# Dynamic Programming

Edit Distance

8-1. Typists often make transposition errors exchanging neighboring characters, such as typing setve when you mean steve. This requires two substitutions to fix under the conventional definition of edit distance. Incorporate a swap operation into our edit distance function, so that such neighboring transposition errors can be fixed at the cost of one operation.

8-2. Suppose you are given three strings of characters: $X$, $Y$, and $Z$, where $|X| = n$, $|Y|=m$, and $|Z|=n+m$. $Z$ is said to be a shuffle of $X$ and $Y$ iff $Z$ can be formed by interleaving the characters from $X$ and $Y$ in a way that maintains the left-to-right ordering of the characters from each string.
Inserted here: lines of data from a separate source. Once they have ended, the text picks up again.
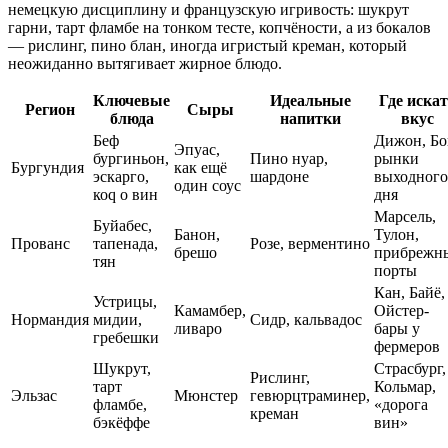
немецкую дисциплину и французскую игривость: шукрут
гарни, тарт фламбе на тонком тесте, копчёности, а из бокалов
— рислинг, пино блан, иногда игристый креман, который
неожиданно вытягивает жирное блюдо.
Ключевые
Идеальные
Где иска
Регион
Сыры
блюда
напитки
вкус
Беф
Дижон, Бо
Эпуас,
бургиньон,
Пино нуар,
рынки
Бургундия
как ещё
эскарго,
шардоне
выходного
один соус
коq о вин
дня
Марсель,
Буйабес,
Банон,
Тулон,
Прованс
тапенада,
Розе, верментино
брешо
прибрежн
тян
порты
Кан, Байё,
Устрицы,
Камамбер,
Ойстер-
Нормандия
мидии,
Сидр, кальвадос
ливаро
бары у
гребешки
фермеров
Шукрут,
Страсбург,
Рислинг,
тарт
Кольмар,
Эльзас
Мюнстер
гевюрцтраминер,
фламбе,
«дорога
креман
бэкёффе
вин»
1. Show that cchocohilaptes is a shuffle of chocolate and chips, but chocochilatspe is not.
2. Give an efficient dynamic-programming algorithm that determines whether $Z$ is a shuffle of $X$ and $Y$. Hint: the values of the dynamic programming matrix you construct should be Boolean, not numeric.

8-3. The longest common substring (not subsequence) of two strings $X$ and $Y$ is the longest string that appears as a run of consecutive letters in both strings. For example, the longest common substring of photograph and tomography is ograph.

1. Let $n=|X|$ and $m=|Y|$. Give a $\Theta(nm)$ dynamic programming algorithm for longest common substring based on the longest common subsequence/edit distance algorithm.
2. Give a simpler $\Theta(nm)$ algorithm that does not rely on dynamic programming.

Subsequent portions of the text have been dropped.